The Kentucky dad reportedly used a service that rents specialist German Shepherds for a quick buck to parents-like-him who are unable to have adult conversations with their children about weed. The dogs raid the house. Probably bark at pipes hidden under beds. And are assumedly chill when they’re off-duty.

From Courier Journal

"But when the German Shepherd headed to the teen's room, she zipped over to a makeup stand and within seconds found a hidden glass pipe of marijuana that was smaller than a tube of lipstick and hidden in an Altoids can."
"My heart just sank," [the father] said. "I would have easily overlooked it."
[The dog-renter] sat down with the father and advised him. "Don't yell or scream at her. Just sit down and talk to her. Be stern but be cool, calm and collected," he said.

Fat chance, Daddy-O. The being-cool-ship sailed a long time ago and left you at the dog rental office. Goon.

On the opposite end of the spectrum, parents can be too down with weed.

Image via Mitch Verde

Such was the case in Redford Township, Michigan; where a 6-year-old boy was given the boot from his basketball team because his dad kept showing up to his games smelling like he had just hot boxed his car. Because he probably did. 

According to the local Redford news, this dad just couldn’t, or refused to, turn down that loud. Unfortunately, his son paid the price. This is like, if one of those shitty anti-weed PSA’s of the early 2000’s were based on real events.

From WJBK

“[The child’s] father came to one of his games smelling of marijuana and was asked to leave. He left without problems, but returned to the gym weeks later smelling of marijuana and was again asked to leave.”

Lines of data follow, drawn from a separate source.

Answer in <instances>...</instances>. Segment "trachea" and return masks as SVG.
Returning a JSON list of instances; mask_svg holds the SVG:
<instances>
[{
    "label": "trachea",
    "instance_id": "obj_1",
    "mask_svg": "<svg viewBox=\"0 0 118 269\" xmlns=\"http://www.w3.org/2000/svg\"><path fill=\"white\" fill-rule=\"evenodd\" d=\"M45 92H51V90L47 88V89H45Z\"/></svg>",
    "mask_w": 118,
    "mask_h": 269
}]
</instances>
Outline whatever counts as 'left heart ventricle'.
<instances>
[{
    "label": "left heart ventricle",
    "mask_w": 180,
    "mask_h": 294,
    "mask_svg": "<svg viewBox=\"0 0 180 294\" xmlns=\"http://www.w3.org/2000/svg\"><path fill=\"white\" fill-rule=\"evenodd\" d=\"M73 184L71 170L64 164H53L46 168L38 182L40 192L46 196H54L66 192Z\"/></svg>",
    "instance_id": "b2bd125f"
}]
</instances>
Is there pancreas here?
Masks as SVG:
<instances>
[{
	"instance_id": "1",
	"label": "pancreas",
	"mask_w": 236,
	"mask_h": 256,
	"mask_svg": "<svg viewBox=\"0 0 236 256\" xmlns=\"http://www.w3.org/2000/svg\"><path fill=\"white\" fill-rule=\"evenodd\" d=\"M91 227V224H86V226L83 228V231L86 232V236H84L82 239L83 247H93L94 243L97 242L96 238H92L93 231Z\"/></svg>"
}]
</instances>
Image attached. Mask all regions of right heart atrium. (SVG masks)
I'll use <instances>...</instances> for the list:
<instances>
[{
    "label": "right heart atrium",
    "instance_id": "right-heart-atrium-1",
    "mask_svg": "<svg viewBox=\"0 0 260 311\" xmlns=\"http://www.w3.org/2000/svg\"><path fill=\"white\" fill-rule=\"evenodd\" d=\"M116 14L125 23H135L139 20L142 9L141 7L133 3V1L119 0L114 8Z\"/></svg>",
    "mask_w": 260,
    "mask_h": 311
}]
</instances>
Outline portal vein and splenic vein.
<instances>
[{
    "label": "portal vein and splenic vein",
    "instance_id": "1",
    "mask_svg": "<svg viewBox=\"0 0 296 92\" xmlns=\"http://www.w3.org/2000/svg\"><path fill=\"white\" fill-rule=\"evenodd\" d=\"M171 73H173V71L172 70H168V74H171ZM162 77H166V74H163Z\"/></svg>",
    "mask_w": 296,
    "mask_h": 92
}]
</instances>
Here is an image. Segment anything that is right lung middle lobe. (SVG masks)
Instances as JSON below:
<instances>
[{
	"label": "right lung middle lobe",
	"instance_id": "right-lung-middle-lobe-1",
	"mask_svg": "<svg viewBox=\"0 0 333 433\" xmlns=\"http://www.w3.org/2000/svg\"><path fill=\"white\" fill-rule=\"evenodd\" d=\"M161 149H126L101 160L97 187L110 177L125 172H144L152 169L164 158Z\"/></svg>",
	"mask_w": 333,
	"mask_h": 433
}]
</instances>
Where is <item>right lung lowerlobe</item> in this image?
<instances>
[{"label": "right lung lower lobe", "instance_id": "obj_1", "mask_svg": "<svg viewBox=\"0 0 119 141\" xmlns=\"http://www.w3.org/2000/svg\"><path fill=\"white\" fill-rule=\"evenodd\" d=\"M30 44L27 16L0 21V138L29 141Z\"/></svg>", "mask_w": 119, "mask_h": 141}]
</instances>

Least deserving father of a coffee mug thus far in 2016.

And you can’t even really be mad at this second-grader in Vermont, who, after helping his mother and her boyfriend trim their weed plants, told of his experience at school. Well, maybe you can be a little mad at the mini snitch.

Image via Youtube

From Inquisitr

“Over in Windsor, Vermont, last week, a man allegedly confessed to growing and selling marijuana after his girlfriend’s child spilled the beans to police…”
“The boy described the growing operation in innocent terms, allegedly telling police that he was helping a 'farmer' grow 'special medicine' plants. He also spoke highly of Mann’s 'green thumb' and of the marijuana itself.”

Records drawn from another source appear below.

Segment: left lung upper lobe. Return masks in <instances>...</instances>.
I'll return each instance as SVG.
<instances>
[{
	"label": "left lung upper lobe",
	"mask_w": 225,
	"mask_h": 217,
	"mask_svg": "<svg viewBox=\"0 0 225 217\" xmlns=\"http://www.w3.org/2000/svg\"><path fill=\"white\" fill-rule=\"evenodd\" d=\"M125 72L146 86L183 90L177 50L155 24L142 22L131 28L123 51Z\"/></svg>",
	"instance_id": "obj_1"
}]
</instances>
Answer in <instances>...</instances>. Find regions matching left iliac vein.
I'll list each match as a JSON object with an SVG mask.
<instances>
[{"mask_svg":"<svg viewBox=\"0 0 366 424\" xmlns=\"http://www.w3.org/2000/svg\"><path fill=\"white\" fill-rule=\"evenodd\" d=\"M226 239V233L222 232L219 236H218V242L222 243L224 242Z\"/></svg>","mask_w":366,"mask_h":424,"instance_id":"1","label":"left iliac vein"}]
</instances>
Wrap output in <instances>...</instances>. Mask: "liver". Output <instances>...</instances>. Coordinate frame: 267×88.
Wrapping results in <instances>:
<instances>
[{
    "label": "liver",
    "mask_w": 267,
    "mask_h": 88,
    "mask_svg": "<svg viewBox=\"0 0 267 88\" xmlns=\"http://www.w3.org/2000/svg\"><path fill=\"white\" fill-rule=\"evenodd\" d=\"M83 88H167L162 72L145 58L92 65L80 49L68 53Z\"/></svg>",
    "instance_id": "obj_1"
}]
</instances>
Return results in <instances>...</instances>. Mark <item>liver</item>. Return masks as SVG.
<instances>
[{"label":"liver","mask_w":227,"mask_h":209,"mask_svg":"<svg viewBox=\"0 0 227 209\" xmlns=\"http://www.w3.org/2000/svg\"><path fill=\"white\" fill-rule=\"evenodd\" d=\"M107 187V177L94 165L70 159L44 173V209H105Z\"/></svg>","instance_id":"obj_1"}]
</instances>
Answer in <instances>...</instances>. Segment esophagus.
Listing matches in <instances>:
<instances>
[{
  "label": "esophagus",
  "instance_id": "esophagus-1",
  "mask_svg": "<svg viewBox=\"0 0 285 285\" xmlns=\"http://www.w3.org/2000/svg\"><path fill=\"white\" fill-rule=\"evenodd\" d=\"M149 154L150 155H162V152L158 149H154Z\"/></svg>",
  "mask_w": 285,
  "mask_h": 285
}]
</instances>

Sounds like a smart kid. Though, if he can spot good green, he might want to work on his ability to discern between chill people and the boys-in-blue a/k/a cops that want to arrest your mom and her boyfriend. 

Life is unpredictable. So it goes.

There are the parents that seem to really understand the concept that weed is just another aspect of the world we live in. If it does get legalized, it's only going to become more relevant. Until that logic persists in the majority, drug-dog-rental businesses will continue to boom––or at least still exist.